Entries provided
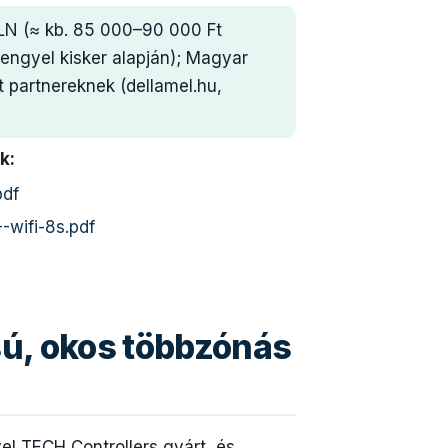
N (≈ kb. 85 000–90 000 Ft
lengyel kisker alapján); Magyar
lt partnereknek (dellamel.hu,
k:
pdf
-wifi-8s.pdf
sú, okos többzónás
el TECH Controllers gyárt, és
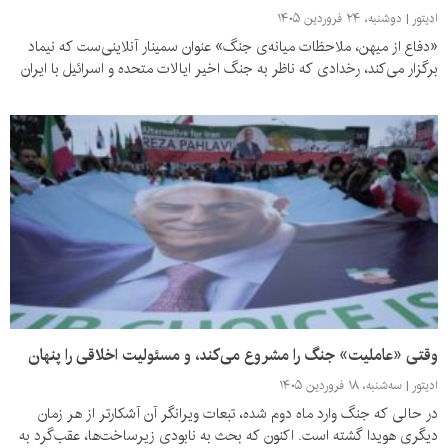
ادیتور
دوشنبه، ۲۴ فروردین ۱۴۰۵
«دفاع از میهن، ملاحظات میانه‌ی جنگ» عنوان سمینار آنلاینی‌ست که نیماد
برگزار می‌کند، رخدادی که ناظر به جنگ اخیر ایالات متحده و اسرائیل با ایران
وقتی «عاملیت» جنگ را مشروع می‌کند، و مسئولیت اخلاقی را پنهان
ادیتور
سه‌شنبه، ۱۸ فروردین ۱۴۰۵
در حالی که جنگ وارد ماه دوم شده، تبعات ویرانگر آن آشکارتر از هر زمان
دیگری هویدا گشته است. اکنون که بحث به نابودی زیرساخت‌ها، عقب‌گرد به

Goal of the exercise
Copy each line above that has the word "فروردین".

Solution to the exercise
دوشنبه، ۲۴ فروردین ۱۴۰۵
سه‌شنبه، ۱۸ فروردین ۱۴۰۵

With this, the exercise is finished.